Héritier CELESTIN était un père et un époux très heureux jusqu’à ne plus être. Sa famille restait un modèle pour bien de ses proches. A eux deux, son épouse et lui, avaient cumulé banalement vingt-cinq années de vie commune dont vingt de mariage. Le quotidien de l’homme s’était toujours résumé à ses filles, à la Fondation St CELESTIN et à la CELHYA Sa, la plus grande entreprise de distribution et de commercialisation de la place.

Un parfait ensemble de bien-être auquel rien ne fut changé de tout le vivant de Monsieur CELESTIN et ceci même avec la réapparition d’une certaine Abiba et de leur fille Sèyihami. Tous les regards venaient de se tourner vers l’étrangère et sa mère.

 

Le petit monde des proches conviés à la lecture du dernier acte notarié de Feu CELESTIN Héritier devint du coup bruyant. Maître Yindessou tapa sur la table pour réclamer le silence. C’était à nouveau le calme plat.

 

-Mademoiselle Sèyihami ! Avez-vous quelque chose à nous dire ? je suis tout aussi surpris que mes filles parce que je suis comme un frère pour votre père ; et pourtant, il ne m’a jamais rien dit de votre existence. Alors, éclairez-nous !

-…

-Et vous, madame ?

 

C’était toujours le silence d’une carpe qui était la réplique aux questions de l’homme de droit. Puis quelques sanglots rompirent le silence.

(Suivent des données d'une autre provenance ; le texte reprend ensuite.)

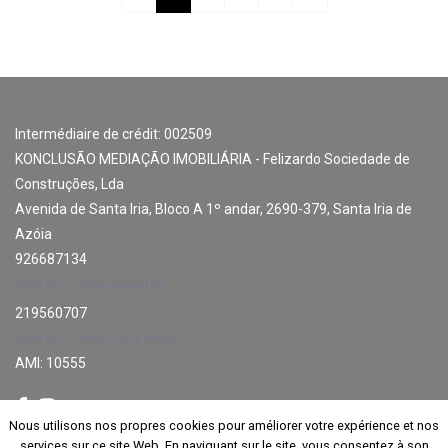
Intermédiaire de crédit: 002509
KONCLUSÃO MEDIAÇÃO IMOBILIÁRIA - Felizardo Sociedade de
Construções, Lda
Avenida de Santa Iria, Bloco A 1º andar, 2690-379, Santa Iria de
Azóia
926687134
Appel vers le réseau national fixe
219560707
Appel vers le réseau mobile national
AMI: 10555
Nous utilisons nos propres cookies pour améliorer votre expérience et nos
Nous utilisons nos propres cookies pour améliorer votre expérience et nos
services sur ce site Web. En naviguant sur le site, vous consentez à son
services sur ce site Web. En naviguant sur le site, vous consentez à son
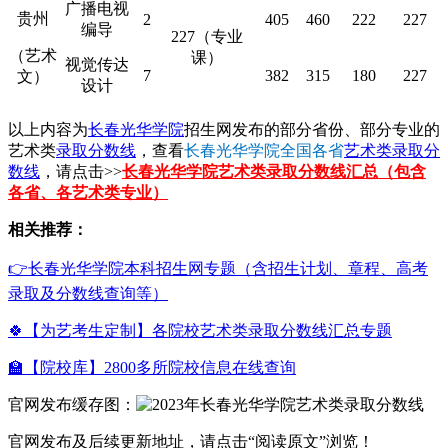
广播电视
贵州
2
405
460
222
227
编导
227（专业
（艺术
课）
视觉传达
7
382
315
180
227
文）
设计
以上内容为
长春光华学院
招生网发布的部分省份、部分专业的
艺术类
录取分数线
，查看
长春光华学院全国各省
艺术类录取分
数线
，请点击>>
长春光华学院艺术类录取分数线汇总（包含
各省、各艺术类专业）
相关推荐：
👉长春光华学院本科招生网专题（含招生计划、章程、高考
录取及分数线查询等）
🍀【为艺考生定制】各院校艺术类录取分数线汇总专题
🏫【院校库】2800多所院校信息在线查询
官网发布缓存图：
官网发布及后续更新地址，请点击“阅读原文”浏览！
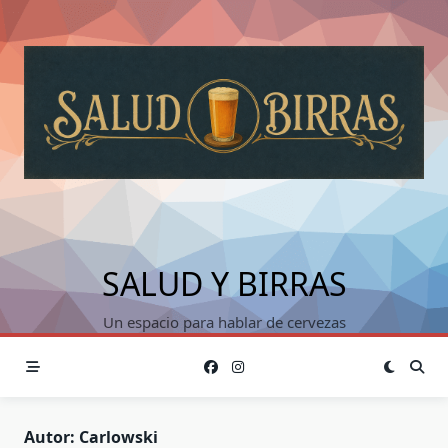
Saltar
al
contenido
SALUD Y BIRRAS
Un espacio para hablar de cervezas
Autor:
Carlowski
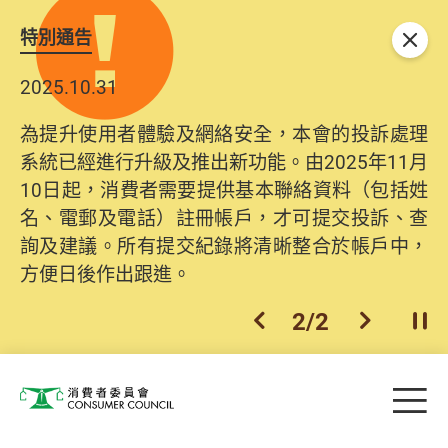
特別通告
關閉
2025.10.31
為提升使用者體驗及網絡安全，本會的投訴處理
系統已經進行升級及推出新功能。由2025年11月
10日起，消費者需要提供基本聯絡資料（包括姓
名、電郵及電話）註冊帳戶，才可提交投訴、查
詢及建議。所有提交紀錄將清晰整合於帳戶中，
方便日後作出跟進。
2
/
2
上一個
下一個
開
Skip to main content
目
消費者委員會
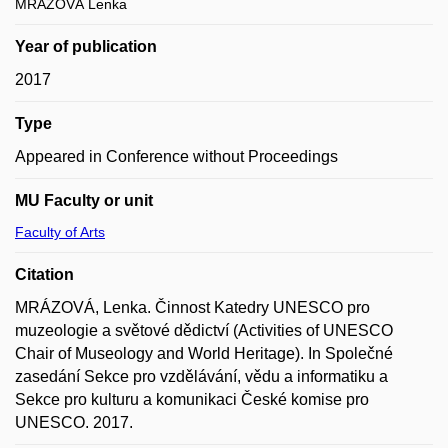
MRÁZOVÁ Lenka
Year of publication
2017
Type
Appeared in Conference without Proceedings
MU Faculty or unit
Faculty of Arts
Citation
MRÁZOVÁ, Lenka. Činnost Katedry UNESCO pro
muzeologie a světové dědictví (Activities of UNESCO
Chair of Museology and World Heritage). In Společné
zasedání Sekce pro vzdělávání, vědu a informatiku a
Sekce pro kulturu a komunikaci České komise pro
UNESCO. 2017.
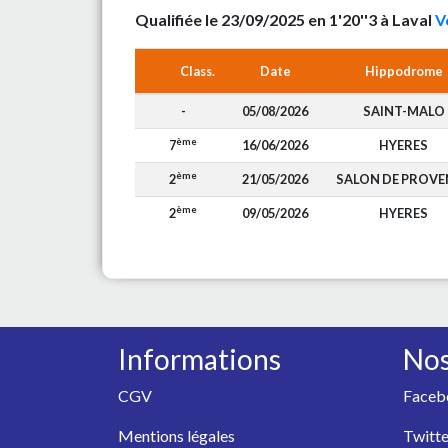
Qualifiée le 23/09/2025 en 1'20''3 à Laval
V
Class.
Date
Hippodrome
-
05/08/2026
SAINT-MALO
ème
7
16/06/2026
HYERES
ème
2
21/05/2026
SALON DE PROVE
ème
2
09/05/2026
HYERES
Informations
Nos
CGV
Faceb
Mentions légales
Twitte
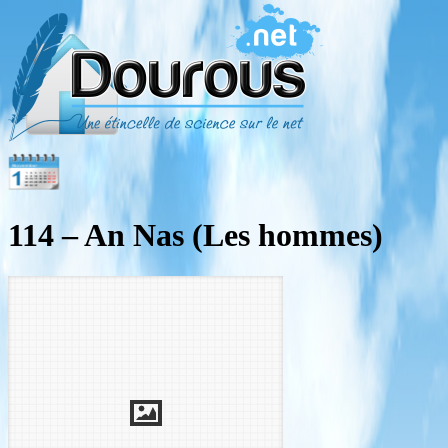
114 – An Nas (Les hommes)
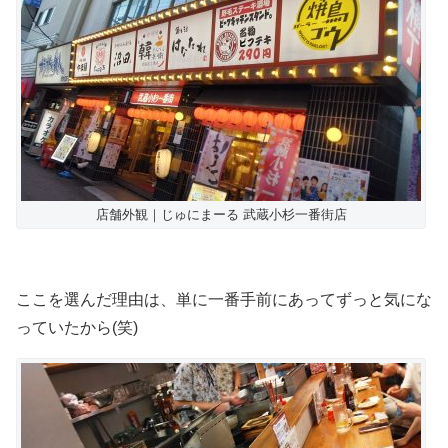
店舗外観｜じゅにまーる 武蔵小杉一番街店
ここを選んだ理由は、単に一番手前にあってずっと気にな
っていたから(笑)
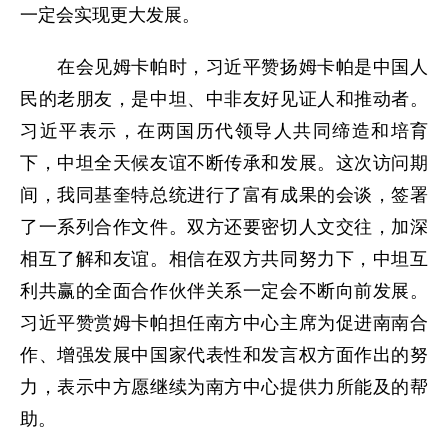
一定会实现更大发展。
在会见姆卡帕时，习近平赞扬姆卡帕是中国人
民的老朋友，是中坦、中非友好见证人和推动者。
习近平表示，在两国历代领导人共同缔造和培育
下，中坦全天候友谊不断传承和发展。这次访问期
间，我同基奎特总统进行了富有成果的会谈，签署
了一系列合作文件。双方还要密切人文交往，加深
相互了解和友谊。相信在双方共同努力下，中坦互
利共赢的全面合作伙伴关系一定会不断向前发展。
习近平赞赏姆卡帕担任南方中心主席为促进南南合
作、增强发展中国家代表性和发言权方面作出的努
力，表示中方愿继续为南方中心提供力所能及的帮
助。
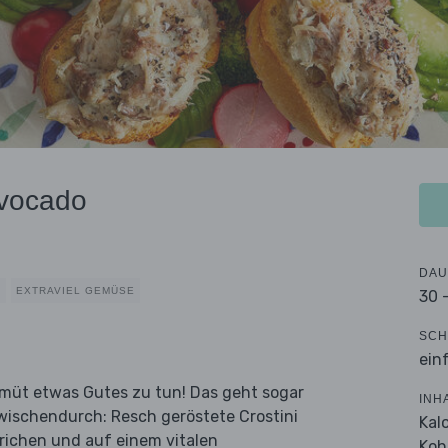
Avocado
DAU
E
EXTRAVIEL GEMÜSE
30 
SCH
ein
emüt etwas Gutes zu tun! Das geht sogar
INH
ischendurch: Resch geröstete Crostini
Kal
richen und auf einem vitalen
Koh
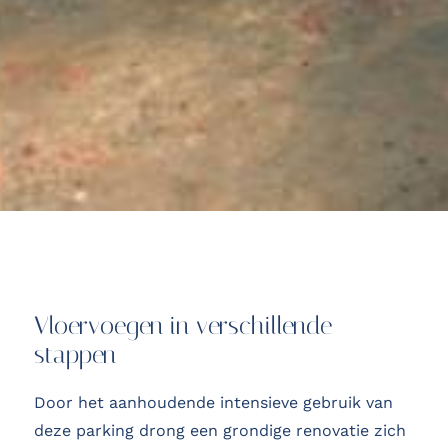
Vloervoegen in verschillende
stappen
Door het aanhoudende intensieve gebruik van
deze parking drong een grondige renovatie zich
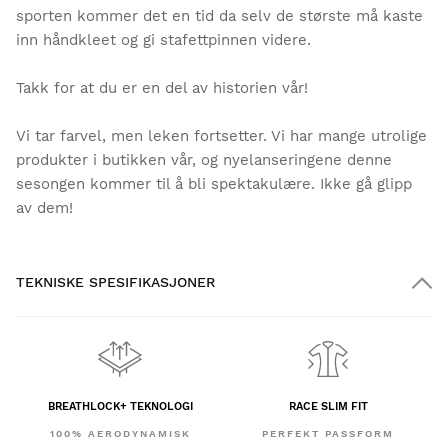
sporten kommer det en tid da selv de største må kaste
inn håndkleet og gi stafettpinnen videre.
Takk for at du er en del av historien vår!
Vi tar farvel, men leken fortsetter. Vi har mange utrolige
produkter i butikken vår, og nyelanseringene denne
sesongen kommer til å bli spektakulære. Ikke gå glipp
av dem!
TEKNISKE SPESIFIKASJONER
BREATHLOCK+ TEKNOLOGI
RACE SLIM FIT
100% AERODYNAMISK
PERFEKT PASSFORM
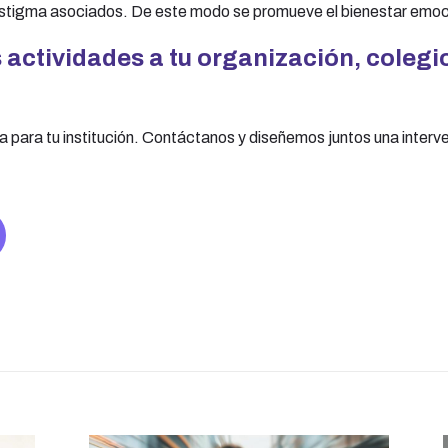
l estigma asociados. De este modo se promueve el bienestar emoc
s actividades a tu organización, coleg
para tu institución. Contáctanos y diseñemos juntos una interv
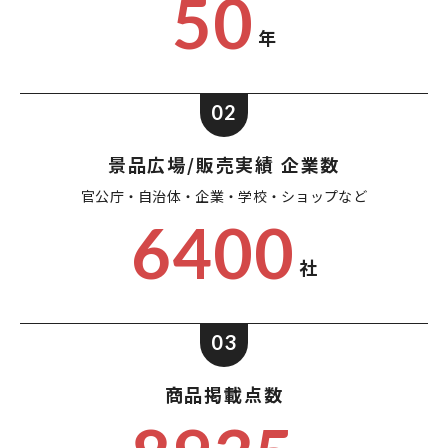
50
年
02
景品広場/販売実績 企業数
官公庁・自治体・企業・
学校・ショップなど
6400
社
03
商品掲載点数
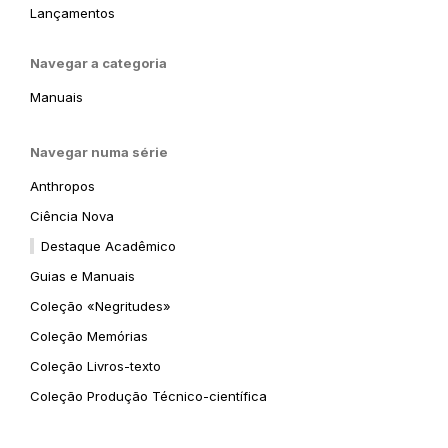
Lançamentos
Navegar a categoria
Manuais
Navegar numa série
Anthropos
Ciência Nova
Destaque Acadêmico
Guias e Manuais
Coleção «Negritudes»
Coleção Memórias
Coleção Livros-texto
Coleção Produção Técnico-científica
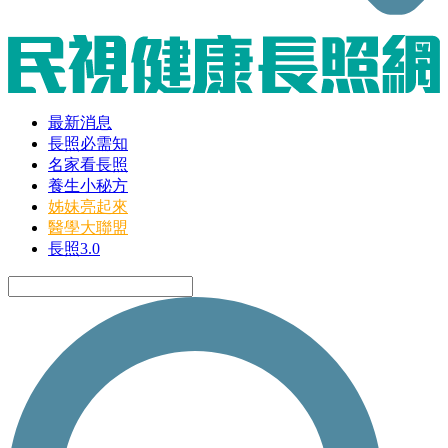
最新消息
長照必需知
名家看長照
養生小秘方
姊妹亮起來
醫學大聯盟
長照3.0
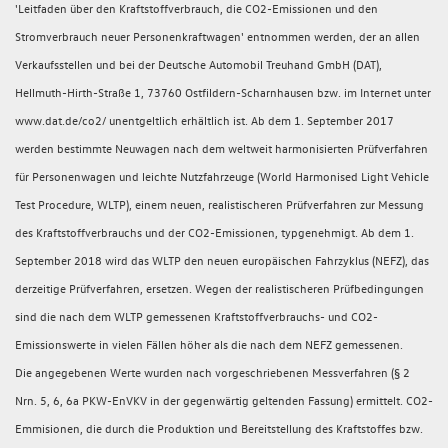
'Leitfaden über den Kraftstoffverbrauch, die CO2-Emissionen und den
Stromverbrauch neuer Personenkraftwagen' entnommen werden, der an allen
Verkaufsstellen und bei der Deutsche Automobil Treuhand GmbH (DAT),
Hellmuth-Hirth-Straße 1, 73760 Ostfildern-Scharnhausen bzw. im Internet unter
www.dat.de/co2/ unentgeltlich erhältlich ist. Ab dem 1. September 2017
werden bestimmte Neuwagen nach dem weltweit harmonisierten Prüfverfahren
für Personenwagen und leichte Nutzfahrzeuge (World Harmonised Light Vehicle
Test Procedure, WLTP), einem neuen, realistischeren Prüfverfahren zur Messung
des Kraftstoffverbrauchs und der CO2-Emissionen, typgenehmigt. Ab dem 1.
September 2018 wird das WLTP den neuen europäischen Fahrzyklus (NEFZ), das
derzeitige Prüfverfahren, ersetzen. Wegen der realistischeren Prüfbedingungen
sind die nach dem WLTP gemessenen Kraftstoffverbrauchs- und CO2-
Emissionswerte in vielen Fällen höher als die nach dem NEFZ gemessenen.
Die angegebenen Werte wurden nach vorgeschriebenen Messverfahren (§ 2
Nrn. 5, 6, 6a PKW-EnVKV in der gegenwärtig geltenden Fassung) ermittelt. CO2-
Emmisionen, die durch die Produktion und Bereitstellung des Kraftstoffes bzw.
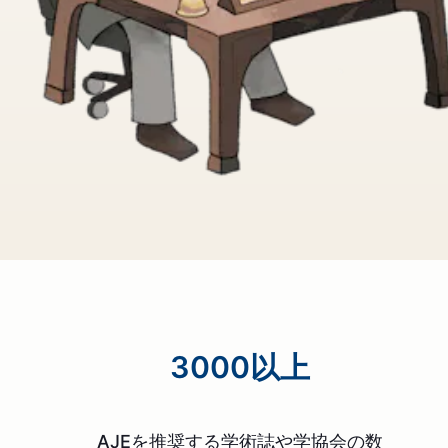
3000以上
AJEを推奨する学術誌や学協会の数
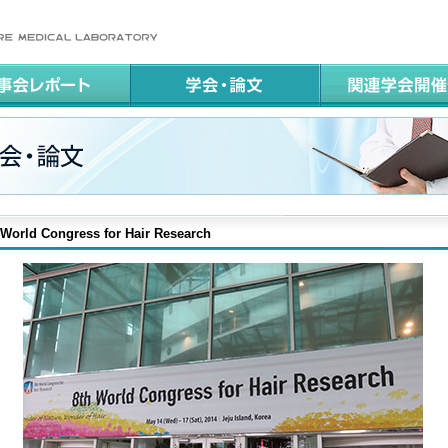
orld Congress for Hair Research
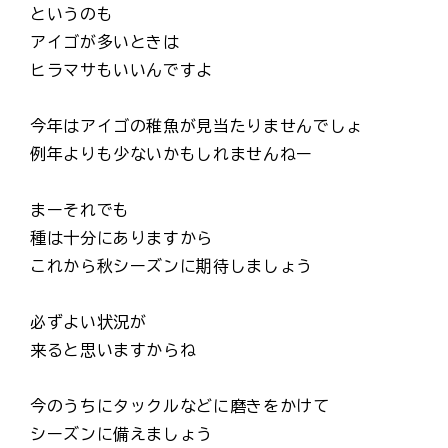
というのも
アイゴが多いときは
ヒラマサもいいんですよ
今年はアイゴの稚魚が見当たりませんでしょ
例年よりも少ないかもしれませんねー
まーそれでも
種は十分にありますから
これから秋シーズンに期待しましょう
必ずよい状況が
来ると思いますからね
今のうちにタックルなどに磨きをかけて
シーズンに備えましょう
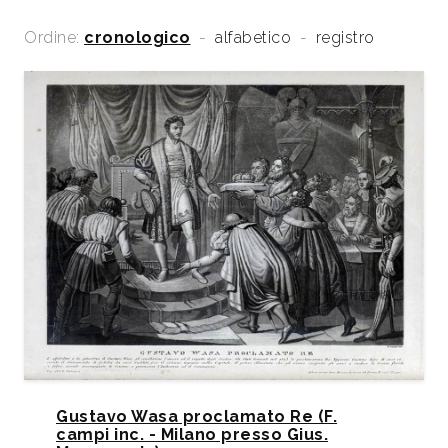
Ordine:
cronologico
-
alfabetico
-
registro
Gustavo Wasa proclamato Re (F.
campi inc. - Milano presso Gius.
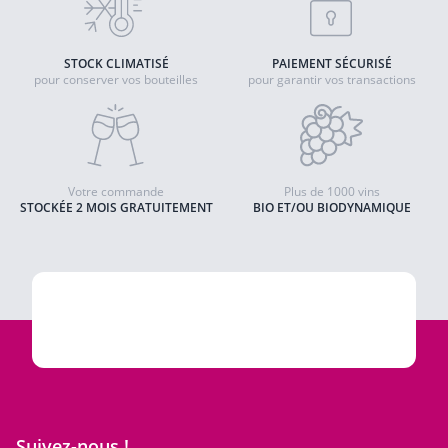
STOCK CLIMATISÉ
PAIEMENT SÉCURISÉ
pour conserver vos bouteilles
pour garantir vos transactions
Votre commande
Plus de 1000 vins
STOCKÉE 2 MOIS GRATUITEMENT
BIO ET/OU BIODYNAMIQUE
Suivez-nous !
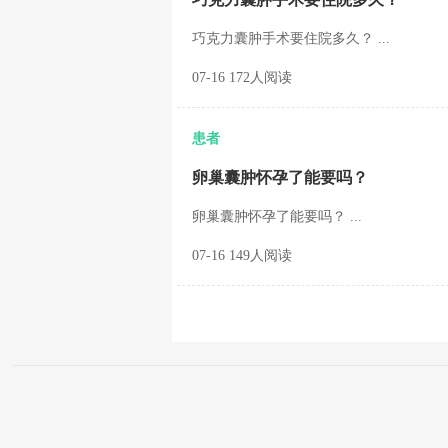
巧克力囊肿手术要住院多久？ ...
07-16 172人阅读
患者
卵巢囊肿怀孕了能要吗？
卵巢囊肿怀孕了能要吗？ ...
07-16 149人阅读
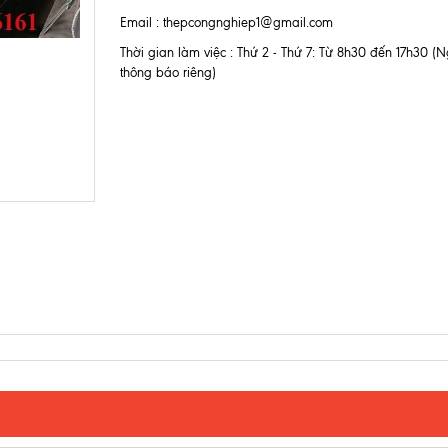
Email : thepcongnghiep1@gmail.com
Thời gian làm việc : Thứ 2 - Thứ 7: Từ 8h30 đến 17h30 (Ng
thông báo riêng)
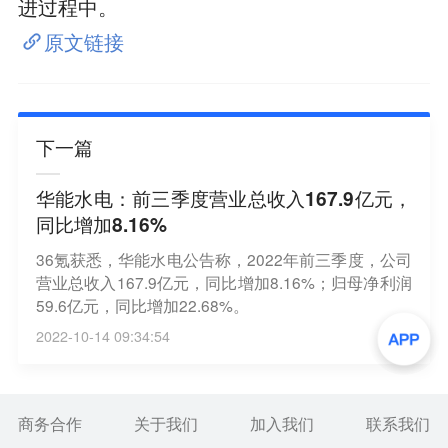
进过程中。
原文链接
下一篇
华能水电：前三季度营业总收入167.9亿元，
同比增加8.16%
36氪获悉，华能水电公告称，2022年前三季度，公司
营业总收入167.9亿元，同比增加8.16%；归母净利润
59.6亿元，同比增加22.68%。
2022-10-14 09:34:54
商务合作
关于我们
加入我们
联系我们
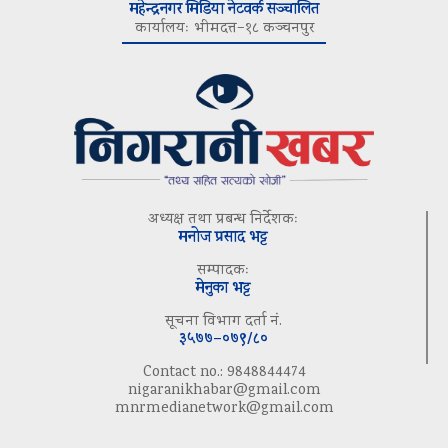
महेन्द्रनगर मिडिया नेटवर्क सञ्चालित
कार्यालयः भीमदत्त–१८ कञ्चनपुर
अध्यक्ष तथा प्रबन्ध निर्देशकः
मनोज प्रसाद भट्ट
सम्पादकः
मेनुका भट्ट
सूचना विभाग दर्ता नं.
३५७७–०७९/८०
Contact no.: 9848844474
nigaranikhabar@gmail.com
mnrmedianetwork@gmail.com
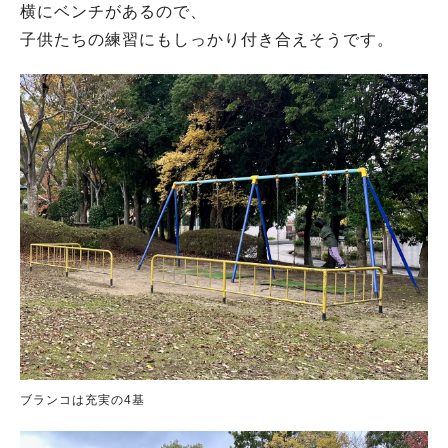
横にベンチがあるので、
子供たちの練習にもしっかり付き合えそうです。
ブランコは充実の4基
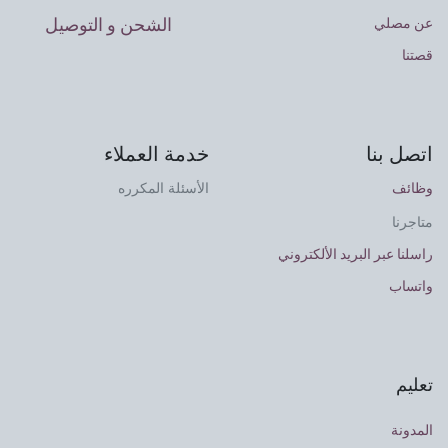
الشحن و التوصيل
عن مصلي
قصتنا
اتصل بنا
خدمة العملاء
وظائف
الأسئلة المكرره
متاجرنا
راسلنا عبر البريد الألكتروني
واتساب
تعليم
المدونة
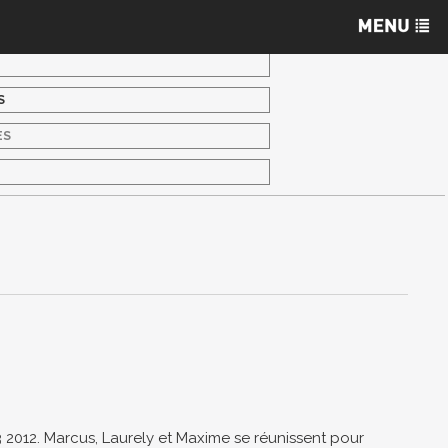
S
ES
S
 2012. Marcus, Laurely et Maxime se réunissent pour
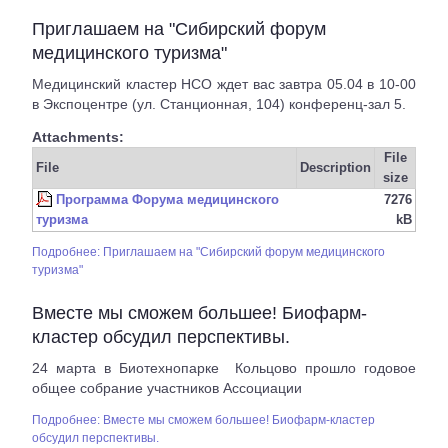
Приглашаем на "Сибирский форум
медицинского туризма"
Медицинский кластер НСО ждет вас завтра 05.04 в 10-00
в Экспоцентре (ул. Станционная, 104) конференц-зал 5.
Attachments:
File
File
Description
size
Программа Форума медицинского
7276
туризма
kB
Подробнее: Приглашаем на "Сибирский форум медицинского
туризма"
Вместе мы сможем большее! Биофарм-
кластер обсудил перспективы.
24 марта в Биотехнопарке
Кольцово прошло годовое
общее собрание участников Ассоциации
Подробнее: Вместе мы сможем большее! Биофарм-кластер
обсудил перспективы.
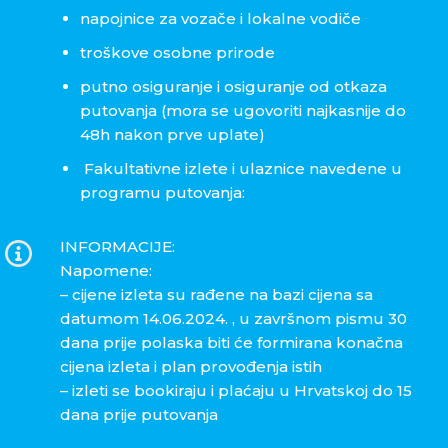
napojnice za vozače i lokalne vodiče
troškove osobne prirode
putno osiguranje i osiguranje od otkaza
putovanja (mora se ugovoriti najkasnije do
48h nakon prve uplate)
Fakultativne izlete i ulaznice navedene u
programu putovanja:
INFORMACIJE:
Napomene:
– cijene izleta su rađene na bazi cijena sa
datumom 14.06.2024. , u završnom pismu 30
dana prije polaska biti će formirana konačna
cijena izleta i plan provođenja istih
– izleti se bookiraju i plaćaju u Hrvatskoj do 15
dana prije putovanja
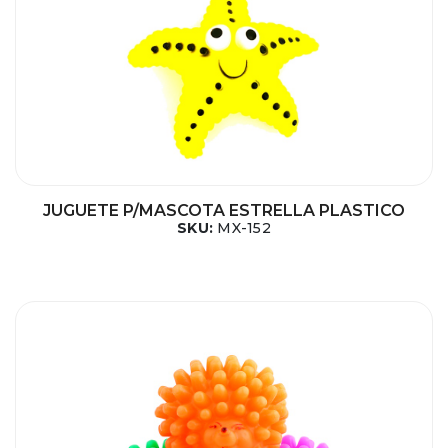
JUGUETE P/MASCOTA ESTRELLA PLASTICO
SKU:
MX-152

Sèyihami se leva. Elle se retourna vers l’assemblée d’une dizaine de personnes et je compris qu’elle voulait lever le voile de ce que fut son existence et de ce que fut sa rencontre avec son père.  Ayant été toujours dans les confidences du défunt, j’avais reçu l’ordre de ne pas laisser à la jeune fille, la lourde responsabilité de s’introduire.

 

Je me devais d’honorer la mémoire de l’homme dont la grandeur restait inestimable à mes yeux. Plus qu’un serviteur, j’étais pour tous les membres de la famille CELESTIN un parent, un ami, un proche très intime. Je n’étais qu’un simple chauffeur quand je fus admis au service du jeune CELESTIN Héritier. Mais en trente années, j’y avais gagné plus de ma vie car ma réussite je le dois à cet homme.

-       Sèssè, assieds-toi.

Je venais de me lever.

-       …

-       Mais, …. balbutia le notaire

-Excusez-moi de prendre la parole sans votre avis, maître. Vous n’êtes pas sans savoir qu’au-delà d’être le chauffeur de Monsieur, j’étais pour beaucoup dans sa vie familiale, professionnelle et j’en passe. Accordez-moi de répondre à vos préoccupations concernant les derniers écrits de feu Célestin, car c’est pour moi un devoir et également une obligation de rendre compte comme il me l’a demandé.